If you love breakfast, you gotta love pancakes!
When I want to indulge in a hearty, filling breakfast, I whip up a stack of pancakes in the kitchen (and inevitably share some with Brownie, my 17-year old poodle. He loves anything made of flour and/or bananas).
I typically avoid refined white flours in baked goods whenever possible. Instead, I go for whole-wheat flour, buckwheat flour or even spelt flour for an earthy, nutty taste. This way, the body is better nourished and stays full for a longer time. Keep to this simple 1:1 ratio whenever you make pancakes, and you’ll be setting yourself up for some praises!
1 cup flour (I use organic whole-wheat flour here)
1 cup plant milk (oat, almond, rice or hazelnut milk)
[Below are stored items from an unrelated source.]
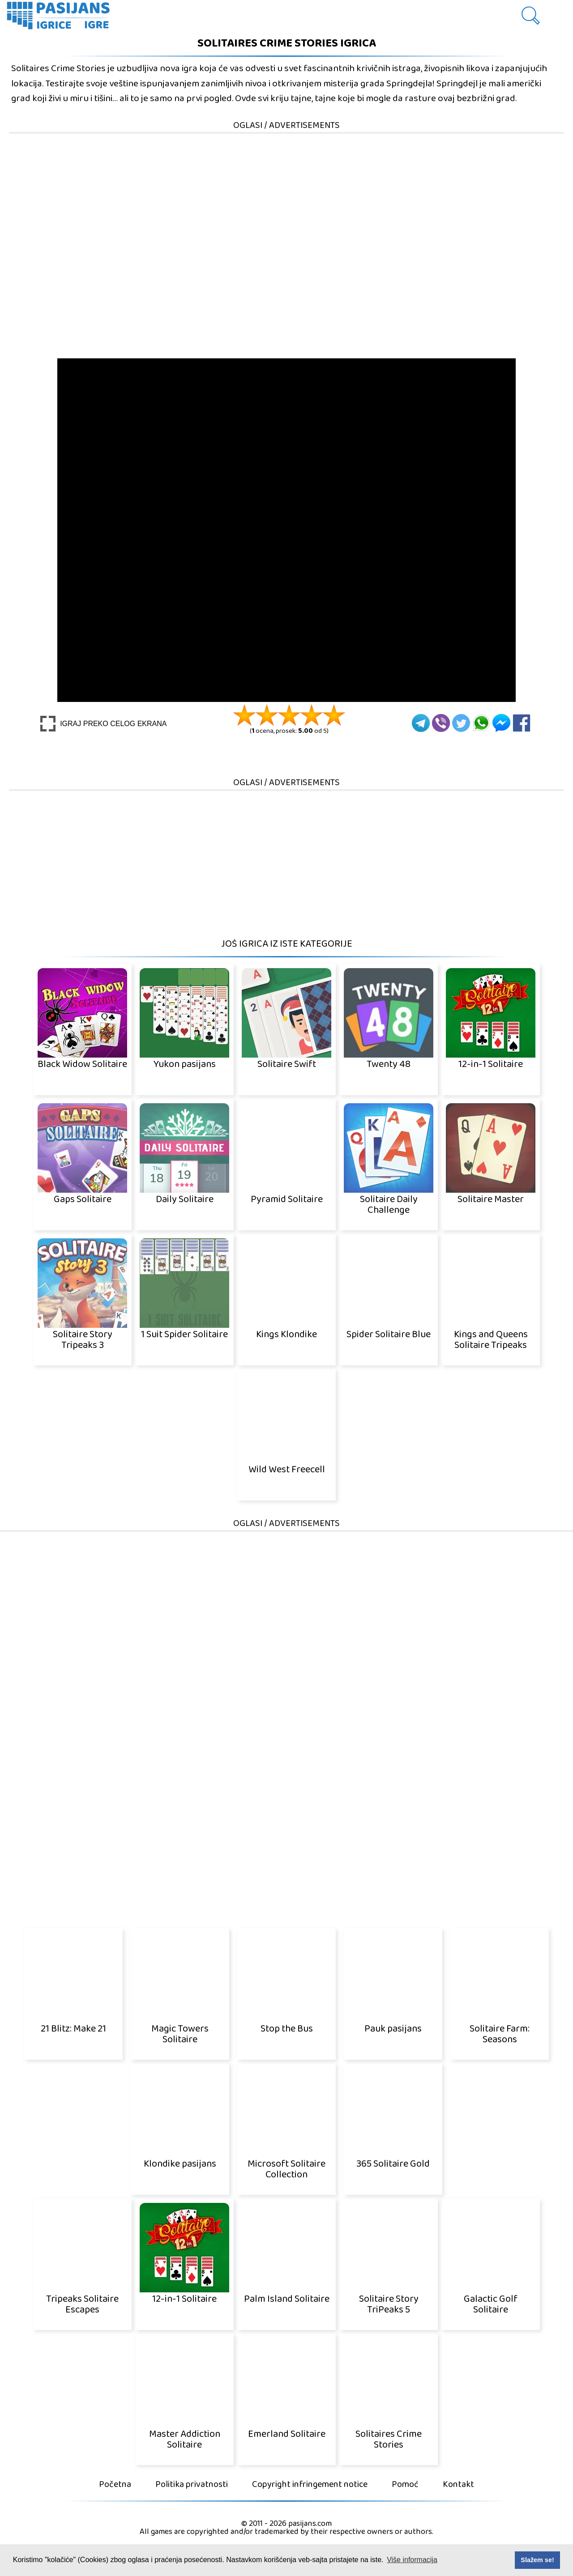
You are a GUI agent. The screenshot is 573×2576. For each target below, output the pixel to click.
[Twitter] (461, 723)
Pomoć (405, 2484)
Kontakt (458, 2484)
1 large egg (separate egg yolk from egg white)
1 tsp baking powder
Pinch of salt
Homemade raspberry jam
Organic honey/maple syrup
Other options – fresh fruits, nuts, seeds, coconut flakes
1. In a bowl, combine all ingredients (except egg white) and mix until batter is smooth.
2. In a separate bowl, whisk egg white to stiff peaks and gently fold into the batter. Do not overwork the mixture.
3. Using a ladle, scoop the batter and pour into a lightly-oiled pan over medium heat. When bubbles start to form on the surface, flip the pancake over.
4. Pancakes are ready when they turn golden brown. Go nuts with the toppings, stack ’em like a champ, serve and enjoy!